Episode of the British sitcom Dad's Army

"The Battle of Godfrey's Cottage" is an episode in the British comedy series Dad's Army. It was originally transmitted on Saturday 8 March 1969.

==Synopsis==
Hearing the church bells ring (which is the signal indicating the start of a German invasion), Mainwaring, Jones and Frazer go to Godfrey's cottage to defend an important crossroads nearby. Wilson, Pike and Walker also hear the bells and take up positions in the summerhouse. Both groups mistake the other group for Germans.

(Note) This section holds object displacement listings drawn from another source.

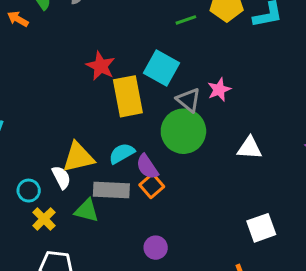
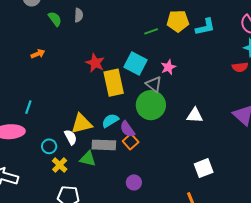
orange arrow: (18, 19) -> (38, 54), moved, turned 128
pink star: (219, 90) -> (168, 67), moved

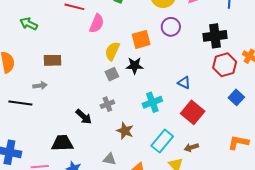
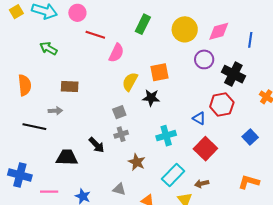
purple circle: (171, 27) -> (204, 59), moved
black cross: (215, 36) -> (233, 74), turned 30
red hexagon: (225, 65) -> (222, 104), moved
gray square: (112, 74) -> (119, 112), moved
black trapezoid: (62, 143) -> (67, 157), moved

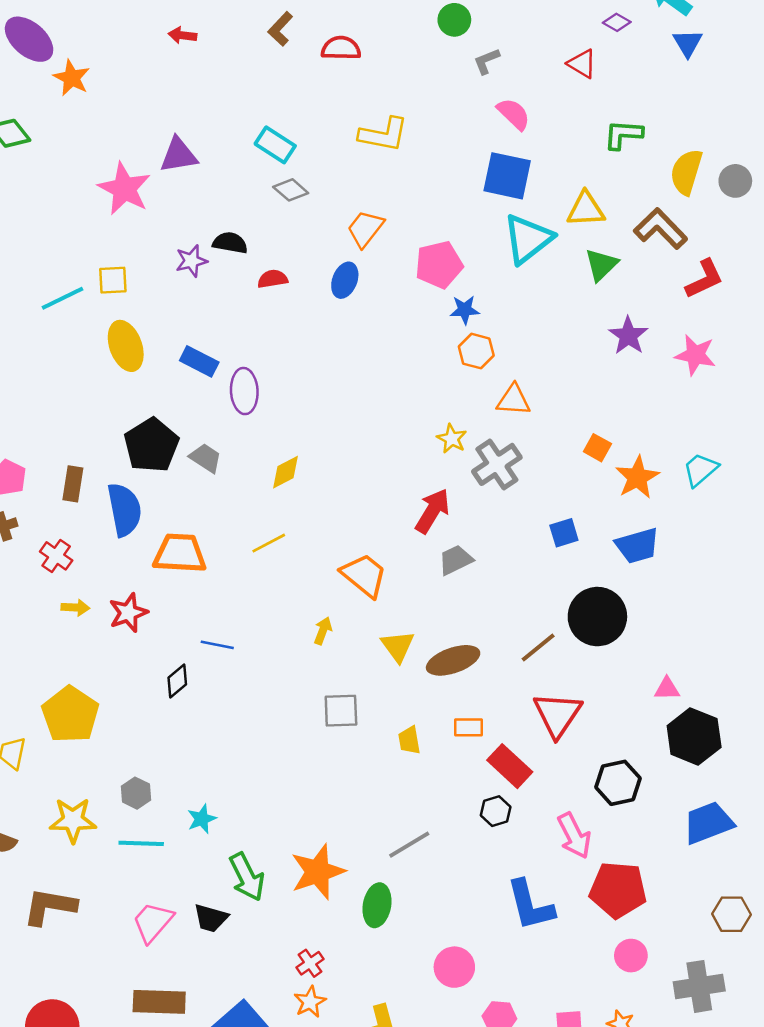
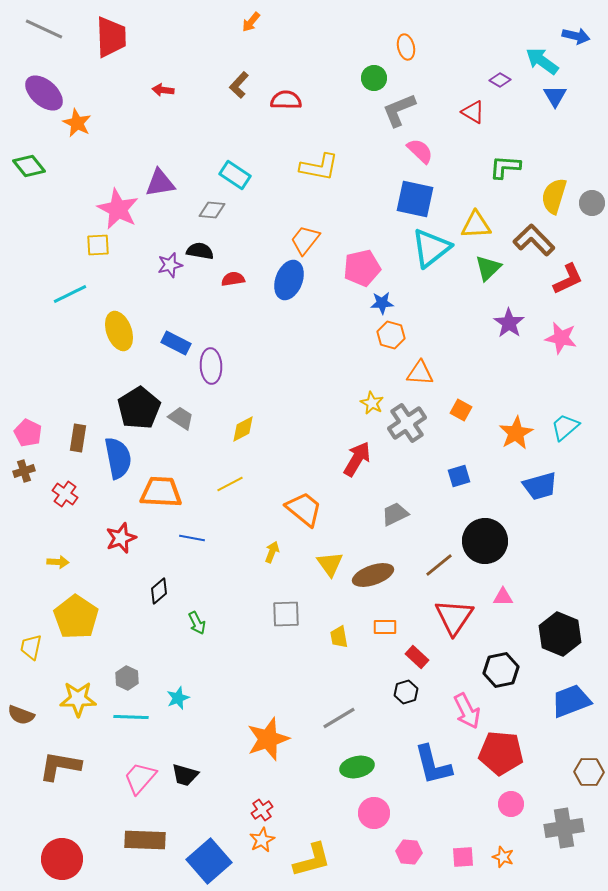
gray L-shape: (487, 61) -> (399, 110), size x1.6
gray diamond: (291, 190) -> (212, 210), moved, turned -36
yellow square: (113, 280) -> (98, 245), moved
blue ellipse: (345, 280) -> (289, 280), size x1.4
orange square: (597, 448) -> (461, 410), moved
blue trapezoid: (637, 546) -> (540, 486), moved
gray trapezoid: (456, 560) -> (395, 514), moved
yellow arrow: (75, 608) -> (58, 562), moved
blue line: (217, 645) -> (192, 538), moved
pink triangle: (667, 689) -> (503, 597), moved
red rectangle: (510, 766) -> (417, 657), size x0.7
green arrow: (247, 877) -> (197, 623), moved, size x0.6
green ellipse: (377, 905) -> (357, 767), moved, turned 68

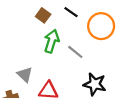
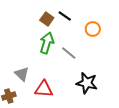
brown square: (43, 15) -> (47, 19), moved
orange circle: (101, 26) -> (93, 29), size x0.6

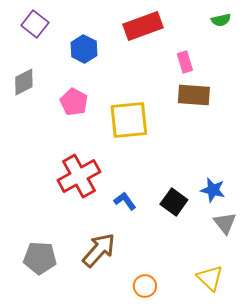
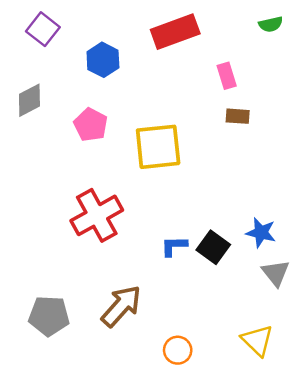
brown rectangle: (194, 95) -> (238, 116), size x0.6
blue L-shape: (125, 201) -> (174, 246), moved, turned -55

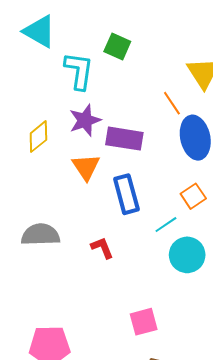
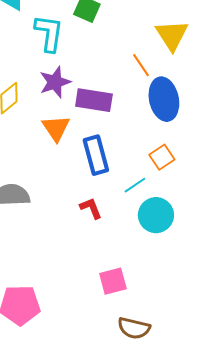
red L-shape: (102, 248) -> (91, 208), moved

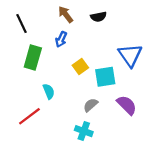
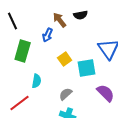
brown arrow: (66, 14) -> (60, 20), moved
cyan semicircle: (49, 91) -> (37, 81), turned 32
gray semicircle: (91, 105) -> (66, 94), moved

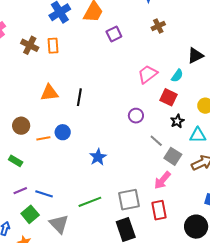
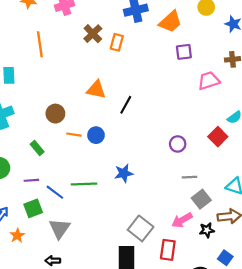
pink trapezoid: (148, 74) -> (209, 81), moved
black star: (177, 121) -> (207, 230), moved
gray line: (156, 141) -> (190, 177), turned -64
gray square: (129, 200) -> (141, 228), turned 30
green line: (90, 202) -> (84, 184), moved

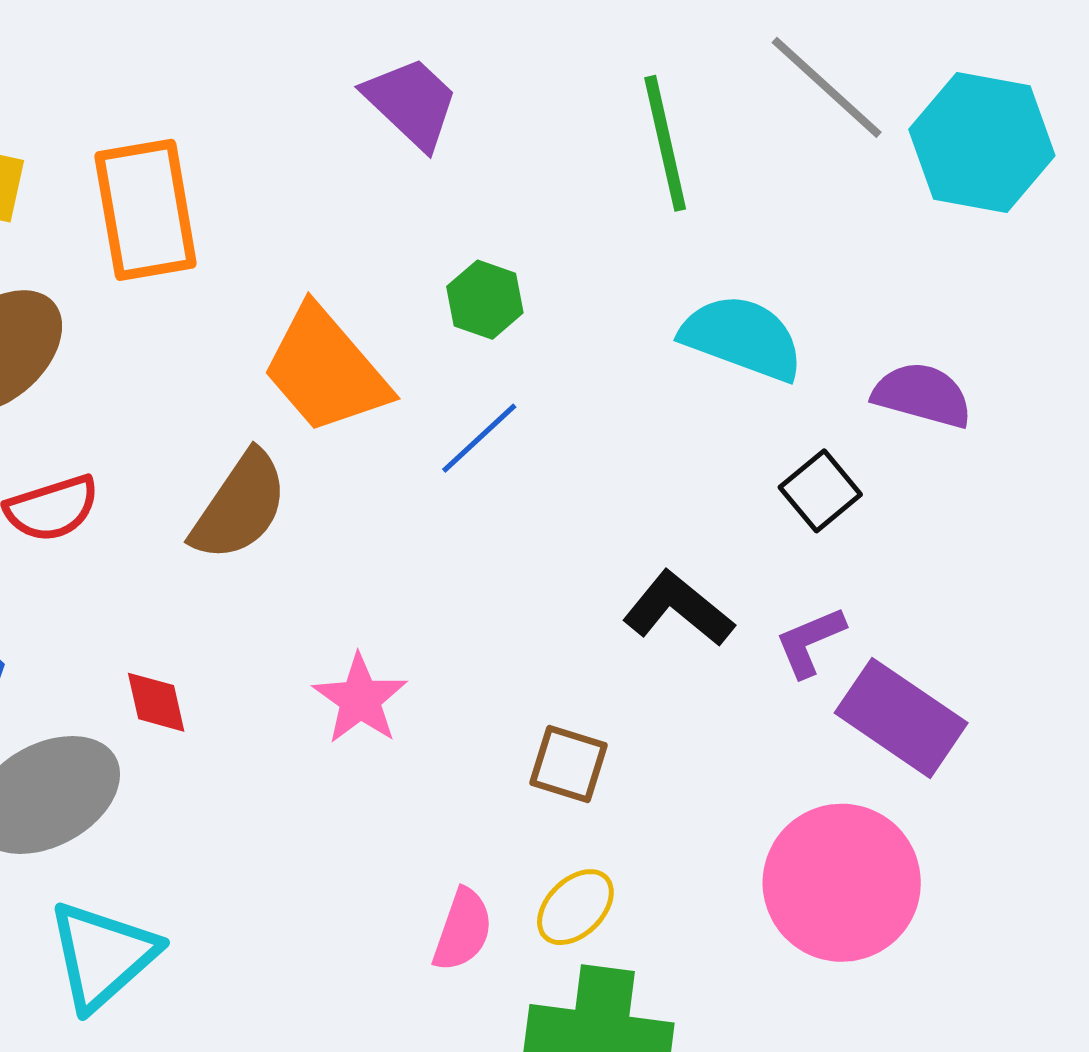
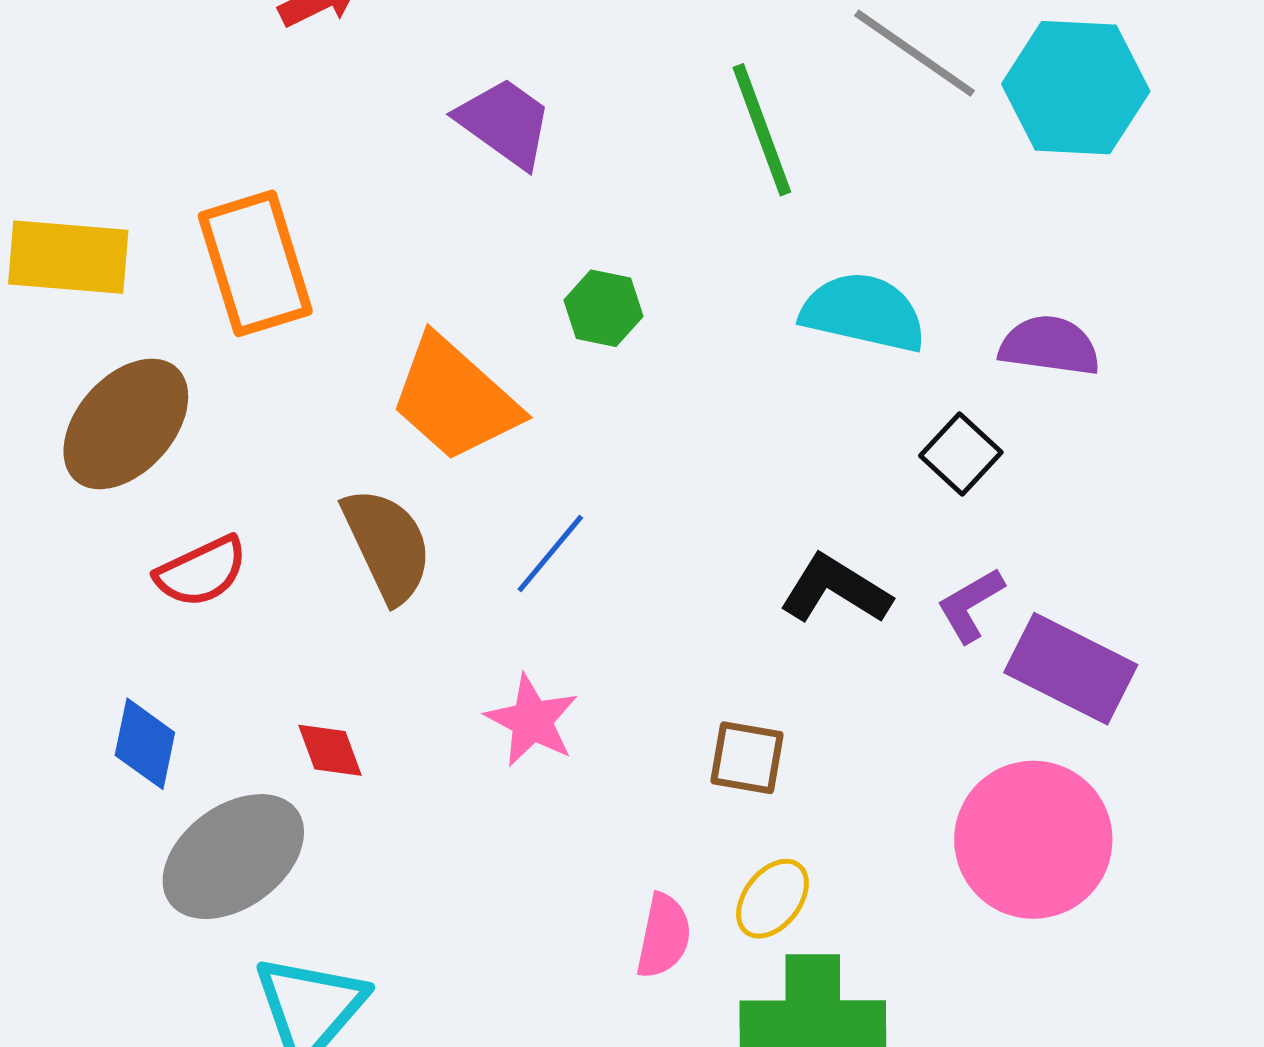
blue line: (479, 438) -> (550, 553), moved
brown semicircle: (240, 506) -> (387, 545), turned -52

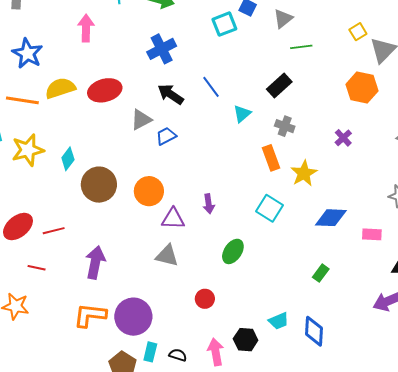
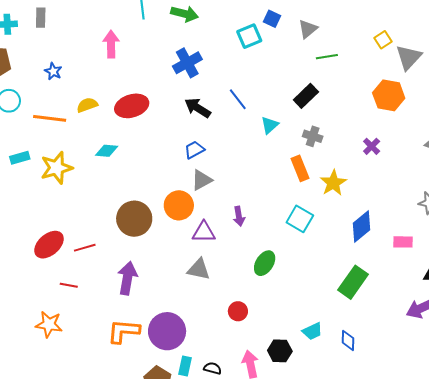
blue star: (27, 53) -> (53, 71), size x0.6
yellow semicircle: (60, 88) -> (87, 105), size x0.7
gray triangle: (141, 120) -> (202, 180), moved
cyan diamond: (68, 159) -> (107, 151), moved, turned 60
brown circle: (99, 185) -> (134, 219), moved
blue diamond: (331, 218) -> (361, 226), turned -40
green rectangle: (321, 273) -> (353, 282), size x1.8
blue diamond: (314, 331) -> (348, 340), size x0.7

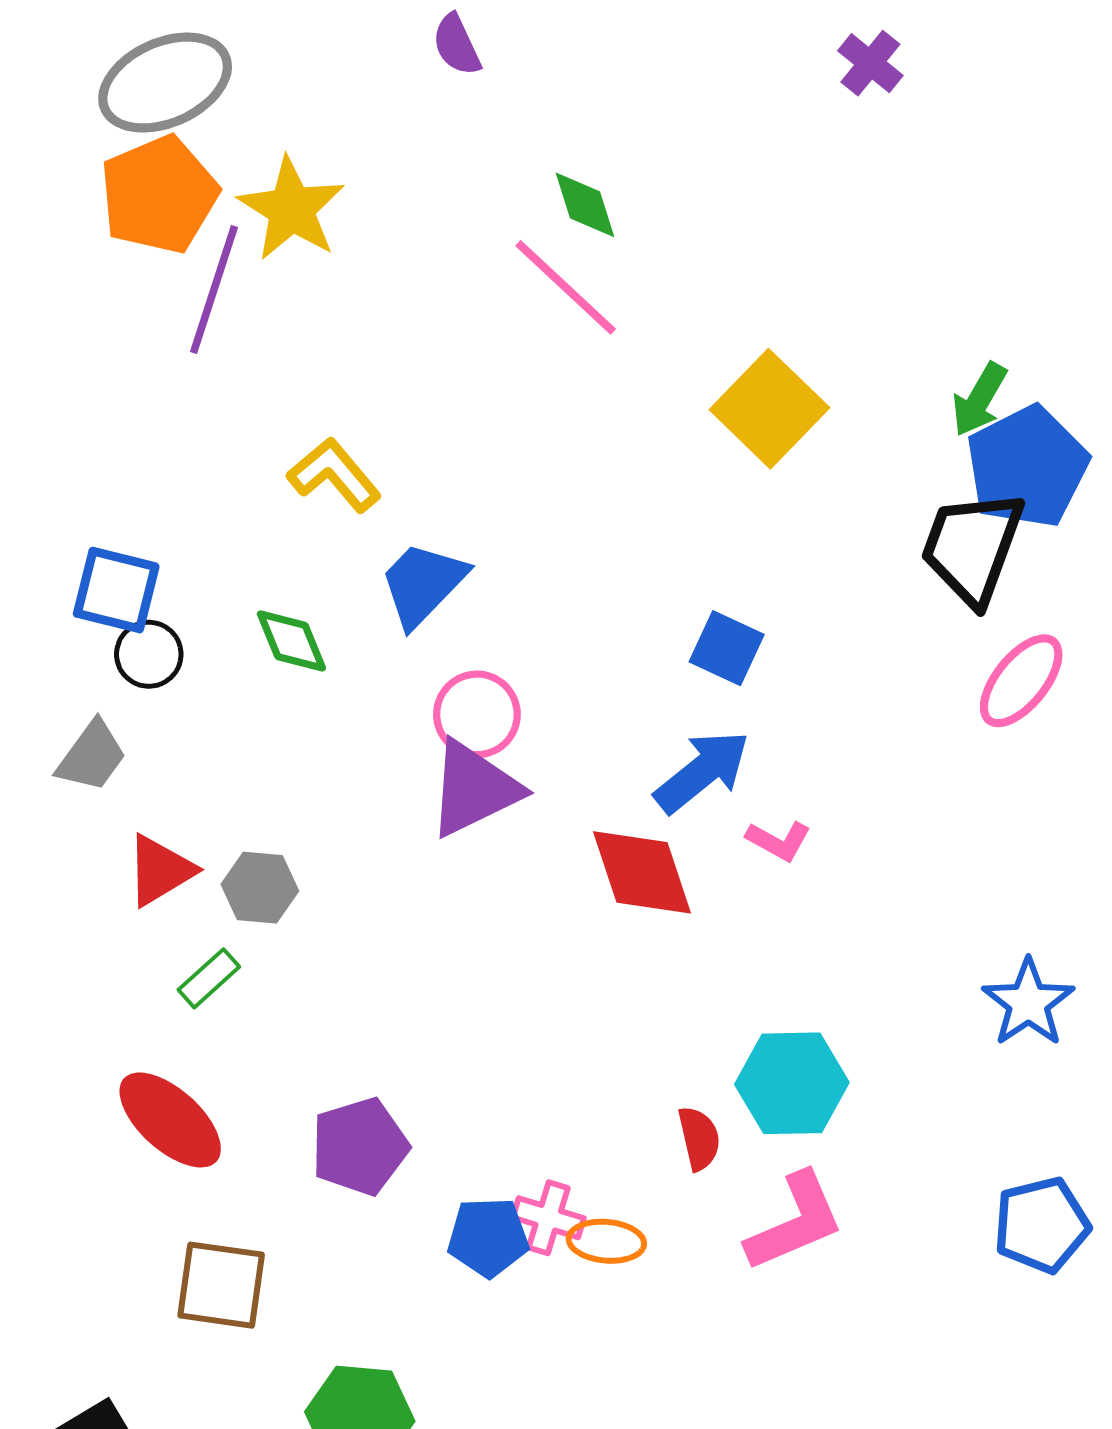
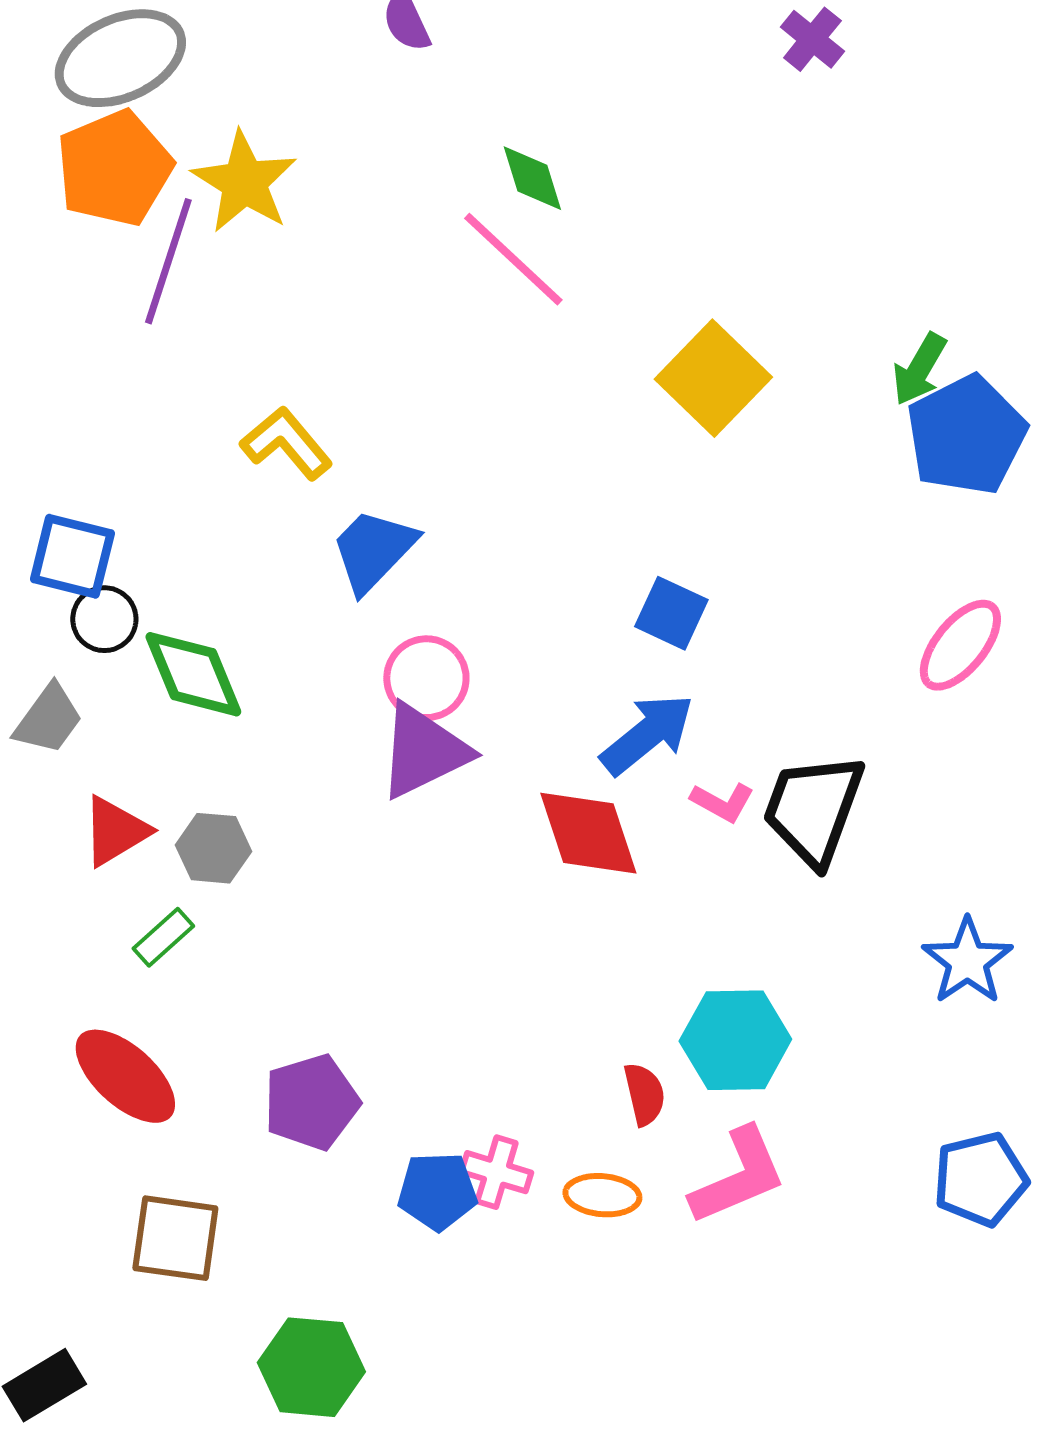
black trapezoid: (972, 547) -> (813, 809), moved
green diamond: (291, 641) -> (193, 674), moved, size x1.4
orange ellipse: (606, 1241) -> (602, 1195), moved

(This should not be confused with the Dad's Army (1971 film) where workmen arrive at the church to take away its bells to be melted down into weapons. The Vicar decides to give them one last ring, which is mistaken for an invasion alert and causes the platoon to barricade the main road).

==Plot==
While most of the platoon are on their way to the cinema to see a training film, the church bells ring, and Mainwaring, Jones and Frazer take up a defensive position at Godfrey's cottage. Wilson, Pike, Walker and Sponge are unable to find the others, and, leaving Sponge behind at the command post, head to Godfrey's cottage. There they see Jones, wearing one of Godfrey's old German helmets, and fire at him. Meanwhile, Godfrey's sisters shake a tablecloth out of the window, which is interpreted by Wilson as a surrender. In the end, Sponge starts firing on Mainwaring and Wilson.

==Cast==

- Arthur Lowe as Captain Mainwaring
- John Le Mesurier as Sergeant Wilson
- Clive Dunn as Lance Corporal Jones
- John Laurie as Private Frazer
- James Beck as Private Walker
- Arnold Ridley as Private Godfrey
- Ian Lavender as Private Pike
- Janet Davies as Mrs Pike
- Amy Dalby as Dolly
- Nan Braunton as Cissy
- Bill Pertwee as ARP Warden Hodges
- Colin Bean as Private Sponge

==Notes==
1. This programme was formerly one of the missing Dad's Army episodes and was thought to be irretrievably lost for many years. However, in June 2001 this episode and Operation Kilt were returned to the BBC. The film cans were in a poor condition and the film itself had seriously deteriorated. Following restoration by BBC technicians, it was repeated.
2. This episode was originally titled "The Battle of Mon Repos".
3. Amy Dalby, who featured as Dolly Godfrey, died on 10 March 1969, two days after this episode was broadcast. She was replaced by Joan Cooper, Arthur Lowe's wife, when the character reappeared in later episodes.
4. This episode contains an anachronism, with the platoon preparing to watch the film Next of Kin (a real British propaganda film made, and screened, in 1942 to promote the British government message to the general public that "Careless talk costs lives"). However, according to dialogue spoken by the Verger in the much later series three episode Room at the Bottom (regarding the recent sinking of the German Battleship Bismarck), the events of that episode were set on either 27 or 28 May 1941, meaning that "The Battle for Godfrey's Cottage" must be set at the very least twelve months before the release of the film in UK cinemas.
5. It is never explained in the episode why the church bells were rung in the first place (which sets the series of events in the episode in motion). This error is corrected in the radio episode, where it is explained near the end of the episode that the bells were rung due to a ‘false alarm’.